The swarm part seemed a bit of a stretch. They fired off requests to 8 different models to do the translation, and the "supervisor" benchmarked the returned kernels and picked the fastest one. Technically a swarm, I guess, but feels like we're devaluing the term :)

The correctness testing used made my eye twitch a bit:

> We tested the generated kernel's output against the default implementation's output on 100 random inputs. We set a 0.01 tolerance for both relative and absolute. Let a be the generated kernel output, and b be the reference kernel output. Outputs were considered equal if for every element in the output, absolute(a - b) ≤ (atol + rtol absolute(b)) held true.*

For a numerical kernel, this seems way too loose, but turns out those bounds come straight from KernelBench, which only tested for correctness on 5 random inputs by default in their harness, not the 100 they used here. KernelBench mentions the clear tradeoff they get between how strictly they define correctness and kernel performance, but for Level 1 kernels in particular, which are really just single operations, it seems like the bounds should be multiple orders of magnitude smaller to ensure robust translation. For instance, the all 0s "optimization" mentioned in the writeup allowing for trivially translating the kernel looks like it's due to those loose tolerances[2] and KernelBench was looking to make the evaluation more robust.

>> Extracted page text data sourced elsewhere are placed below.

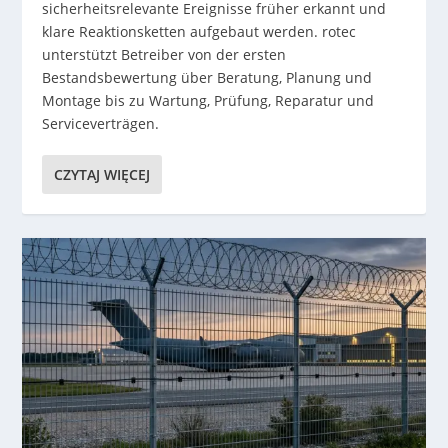
sicherheitsrelevante Ereignisse früher erkannt und
klare Reaktionsketten aufgebaut werden. rotec
unterstützt Betreiber von der ersten
Bestandsbewertung über Beratung, Planung und
Montage bis zu Wartung, Prüfung, Reparatur und
Serviceverträgen.
CZYTAJ WIĘCEJ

[1] Like https://metr.org/blog/2025-02-14-measuring-automated-kernel-...

[2] https://github.com/ScalingIntelligence/KernelBench/pull/25

simlevesque · 3h ago
Are these kernel available ? I'd love to try that !
magicalist · 57m ago
Feels like they should have released some code, yeah, but gpt5 success rate was high enough that it looks like you can just pass the kernels they got from https://github.com/ScalingIntelligence/KernelBench/ to gpt5 (with up to five rounds of feeding back compilation/correctness errors back to the model) and get the results yourself.
pbronez · 3h ago
This is pretty cool.

I initially thought they were writing custom kernels for proprietary models like GPT-5. They aren't - they're using proprietary models to write kernels for a set of ~250 open Pytorch modules.